If boondocking or longer journeys are your style or something you’ll do with any regularity, this may necessitate larger holding tanks, different suspensions, and other more elaborate systems.
Further, when are you going to be camping? If you primarily camp in fair weather, then heated and enclosed underbellies, outstanding insulation and other climate-managing factors might be a total waste of money.
Likewise, if you’re always in developed campgrounds, don’t bother with worrying about solar.
Your camping crew
You should also know who will regularly go with you. If you have youngsters who regularly camp with you, perhaps a bunkhouse is a good choice. But tweens, teens and even young adults often don’t want to go camping with Mom and Dad.
I tried to talk a lot of people out of bunk models who wouldn’t use the bunk feature.
Teens and even some young adults might even appreciate a night or two in a tent, but it’s good to know who will be regularly camping with you so you can buy accordingly. Grandparents who buy bunk models and then forgo comfortable theater seating that they would often use so they have bunks for grands, who might never even go with them, is not an uncommon situation.
Also, consider what you want to take with you. My wife and I absolutely always take our Lectric eBikes with us. Do you like quilting, geocaching, blacksmithing, mountain biking, or any other sort of hobby or even work style? Make a list of the things you’d love to have along for the ride—there most likely will be an RV that accommodates you.
And don’t think that you need a certain type of RV just because of the name. A toy hauler might be a great solution for someone who wants a remote office. A couples’ camper might be perfect for families because the kids stay outside in a tent, which they might love. A bunkhouse might be the ideal couples’ camper because you can use the space in the bunk area for crafts or hobbies or work or even pets.
Your camping style
Some folks like to be indoors. Some outdoors. Know your style when RV shopping. Are you fond of cooking when you’re away from home? Or is this something you want to get away from?
Pantries, cooking systems, refrigeration and kitchen design vary widely. If you do enjoy cooking, pretend you’re preparing the kind of meal you’ll likely prepare on the road. If you’re at an RV show, the plate in the microwave can substitute for your own plates and you can see if they’ll fit into a cabinet.
Make sure there’s room for all the things you hope to bring.
Those who love to tailgate (I love Jimmy Buffett concerts) should make sure that the rig you’re getting works in whatever type of camping environment you’re hoping to use it in.
But even if you like to cook outdoors, you may not need an outdoor kitchen. Perhaps you’re the sort of person who brings a barbecue or griddle. Or, perhaps having a full kitchen outdoors is a priority.
What to look for when RV shopping
I often write about my own preferences for certain design aspects of an RV. Those include high-quality suspensions, laminated walls with Azdel, tire pressure monitors, and so much more. But if I only used the RV very infrequently or locally, I might prioritize these things differently.

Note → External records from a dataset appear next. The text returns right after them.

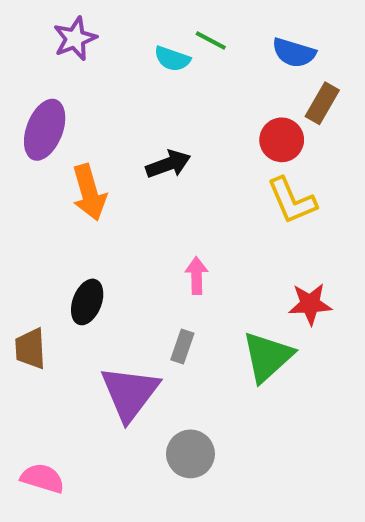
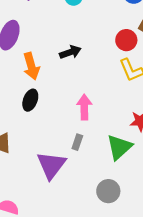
pink arrow: (197, 276) -> (84, 107), size x1.4
black ellipse: (87, 302) -> (30, 100), moved
gray circle: (190, 454) -> (108, 191), moved

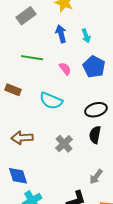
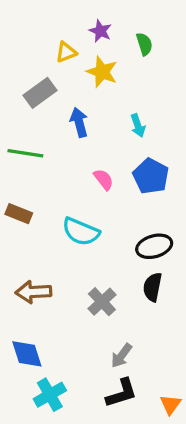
blue arrow: (61, 34) -> (79, 122), moved
green line: (32, 58) -> (25, 153), moved
gray arrow: (96, 177) -> (122, 356), moved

Still, build quality is important.
Know that all RVs are built by hand in factories where the goal is to build them as quickly as possible. There are no exceptions. Nope. None.
Your RV will never be built as well as your car or truck, which are built in highly automated factories.
Seeing staples in the walls, or having trim pieces come loose, or having to check seals and roofs every three months, or having insert molding fall out is just something that’s part of RVing. In fact, publisher Chuck Woodbury wrote an article about RV quality.
Further, whatever brand of RV you buy, know that most of the components come from an increasingly smaller number of suppliers. You’re going to almost certainly have a Coleman air conditioner, Suburban furnace, or a Lippert chassis (unless it’s motorized). The furnishings come from a very small number of companies, as do many of the plumbing components.
The engine, transmission and body of your Honda are truly unique from a Hyundai, for example. However, that Airstream is effectively a really nice wrapper around many of the same parts as in countless other RVs.
Yes, there are several grades of parts, but there aren’t a lot of suppliers building major components for RVs.
There are only a few major RV companies
Also know that there are only a few major RV companies, such as Thor, Forest River and Winnebago. With so very many brands under their umbrella, Thor and Forest River encourage their sub-brands to compete with one another. So there are absolutely quality differences even if the parent company might be the same.
Don’t let someone mislead you into believing that all Thor or all Forest River products are the same. They’re not. Consider this—the same time that GM was building Cadillac Fleetwood limousines, there were other GM workers building Vegas. Same GM. Very, very different results.
Further, the factories that build the RVs themselves can have very different environments based on the management. Some factories truly are horrible places to work with high turnover, and others seem to keep people even through generations.
Being handy and learning how to work on the systems in your RV and fix the little annoying things that seem to go wrong will make a giant difference in your overall experience.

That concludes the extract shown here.